Expression and characterization of a recombinant Cry1Ac crystal protein with enhanced green fluorescent protein in acrystalliferous Bacillus thuringiensis

Summary Aims:  To investigate fusion expression between Bacillus thuringiensis crystal protein and a foreign protein, the expression of a fusion protein comprised of Cry1Ac, and enhanced green fluorescent protein (EGFP) in B. thuringiensis Cry − B strain was examined.
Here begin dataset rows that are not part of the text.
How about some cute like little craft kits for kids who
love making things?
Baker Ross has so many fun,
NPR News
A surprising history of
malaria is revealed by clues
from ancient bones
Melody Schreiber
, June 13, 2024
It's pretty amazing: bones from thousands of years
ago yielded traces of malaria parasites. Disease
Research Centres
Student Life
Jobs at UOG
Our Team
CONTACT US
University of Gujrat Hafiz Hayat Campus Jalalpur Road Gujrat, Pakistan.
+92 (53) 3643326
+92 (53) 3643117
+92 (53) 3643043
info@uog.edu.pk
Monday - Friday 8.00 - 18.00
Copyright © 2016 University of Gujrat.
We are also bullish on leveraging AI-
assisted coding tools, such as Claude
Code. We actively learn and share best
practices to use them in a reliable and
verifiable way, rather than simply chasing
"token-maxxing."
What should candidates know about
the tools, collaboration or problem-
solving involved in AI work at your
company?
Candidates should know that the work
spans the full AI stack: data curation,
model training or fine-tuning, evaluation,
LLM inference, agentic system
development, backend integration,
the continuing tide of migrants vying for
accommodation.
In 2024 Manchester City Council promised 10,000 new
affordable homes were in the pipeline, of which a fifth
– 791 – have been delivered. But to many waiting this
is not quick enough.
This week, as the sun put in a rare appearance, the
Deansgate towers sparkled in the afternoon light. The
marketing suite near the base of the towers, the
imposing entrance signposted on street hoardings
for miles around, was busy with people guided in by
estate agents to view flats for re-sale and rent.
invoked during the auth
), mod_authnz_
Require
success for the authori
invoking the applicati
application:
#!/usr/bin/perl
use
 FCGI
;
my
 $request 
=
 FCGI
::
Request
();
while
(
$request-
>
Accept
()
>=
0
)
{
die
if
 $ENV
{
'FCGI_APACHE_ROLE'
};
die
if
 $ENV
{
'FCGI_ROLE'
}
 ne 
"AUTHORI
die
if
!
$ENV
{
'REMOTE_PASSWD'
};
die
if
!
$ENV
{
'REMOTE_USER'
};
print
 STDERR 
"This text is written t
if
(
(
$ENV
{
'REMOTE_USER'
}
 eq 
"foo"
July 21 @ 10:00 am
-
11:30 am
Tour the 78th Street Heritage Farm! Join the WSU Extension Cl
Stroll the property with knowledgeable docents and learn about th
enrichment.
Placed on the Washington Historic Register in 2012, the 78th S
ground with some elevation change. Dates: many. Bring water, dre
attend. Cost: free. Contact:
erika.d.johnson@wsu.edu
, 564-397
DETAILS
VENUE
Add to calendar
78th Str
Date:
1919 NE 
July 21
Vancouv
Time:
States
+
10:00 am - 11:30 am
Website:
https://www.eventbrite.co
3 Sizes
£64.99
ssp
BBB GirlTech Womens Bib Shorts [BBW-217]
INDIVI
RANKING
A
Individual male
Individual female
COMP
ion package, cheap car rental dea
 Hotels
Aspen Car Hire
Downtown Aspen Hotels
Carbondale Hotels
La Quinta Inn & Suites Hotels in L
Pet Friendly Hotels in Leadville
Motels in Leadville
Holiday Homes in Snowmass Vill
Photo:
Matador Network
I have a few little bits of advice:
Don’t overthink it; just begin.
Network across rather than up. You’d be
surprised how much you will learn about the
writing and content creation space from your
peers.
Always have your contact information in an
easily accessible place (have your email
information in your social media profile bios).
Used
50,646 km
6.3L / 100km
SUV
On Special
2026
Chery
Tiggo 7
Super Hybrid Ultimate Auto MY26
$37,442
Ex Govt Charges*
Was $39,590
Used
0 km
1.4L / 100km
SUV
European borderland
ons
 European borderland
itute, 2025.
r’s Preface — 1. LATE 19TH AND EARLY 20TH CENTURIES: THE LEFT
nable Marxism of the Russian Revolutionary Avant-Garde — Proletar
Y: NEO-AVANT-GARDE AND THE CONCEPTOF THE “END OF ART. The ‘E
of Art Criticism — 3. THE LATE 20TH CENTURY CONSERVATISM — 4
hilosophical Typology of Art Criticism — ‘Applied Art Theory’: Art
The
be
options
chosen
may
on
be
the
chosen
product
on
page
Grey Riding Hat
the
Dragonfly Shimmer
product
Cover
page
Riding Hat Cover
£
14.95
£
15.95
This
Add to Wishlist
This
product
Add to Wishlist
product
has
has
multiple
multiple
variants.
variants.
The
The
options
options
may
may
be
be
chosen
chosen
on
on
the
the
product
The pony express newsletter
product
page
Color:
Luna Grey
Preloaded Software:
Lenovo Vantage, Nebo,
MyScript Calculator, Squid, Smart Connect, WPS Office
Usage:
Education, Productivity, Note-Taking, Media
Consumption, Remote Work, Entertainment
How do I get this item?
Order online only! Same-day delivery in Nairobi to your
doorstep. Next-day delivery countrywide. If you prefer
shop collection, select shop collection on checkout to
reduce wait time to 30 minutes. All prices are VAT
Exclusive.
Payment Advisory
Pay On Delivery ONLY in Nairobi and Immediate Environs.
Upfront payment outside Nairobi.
Methods and Results:  The N‐terminal fusion expression of EGFP in Cry1Ac was attempted under the control of the native cry1Ac promoter. The EGFP gene was cloned into pProMu and named pProMu‐EGFP. The transformant, ProMu‐EGFP/CB produced parasporal inclusions that were of bipyramidal‐shaped crystals in size ranging from 200 to 300 nm. The fusion protein was approximately 150 kDa and identified by the immunoblot analysis using a Cry1Ac antibody and also a GFP antibody. The LC 50 of the ProMu‐EGFP/CB was twofold higher when compared with that by the ProAc/CB. However, the crystal protein produced by the ProMu‐EGFP/CB was effective on Plutella xylostella larvae. Conclusions:  The ProMu‐EGFP/CB produced bipyramidal shaped and insecticidal crystals comprising fusion proteins. Significance and Impact of the Study:  Through the N‐terminal fusion expression of EGFP and Cry1Ac, expression and crystallization between the B. thuringiensis crystal protein and a foreign protein were validated.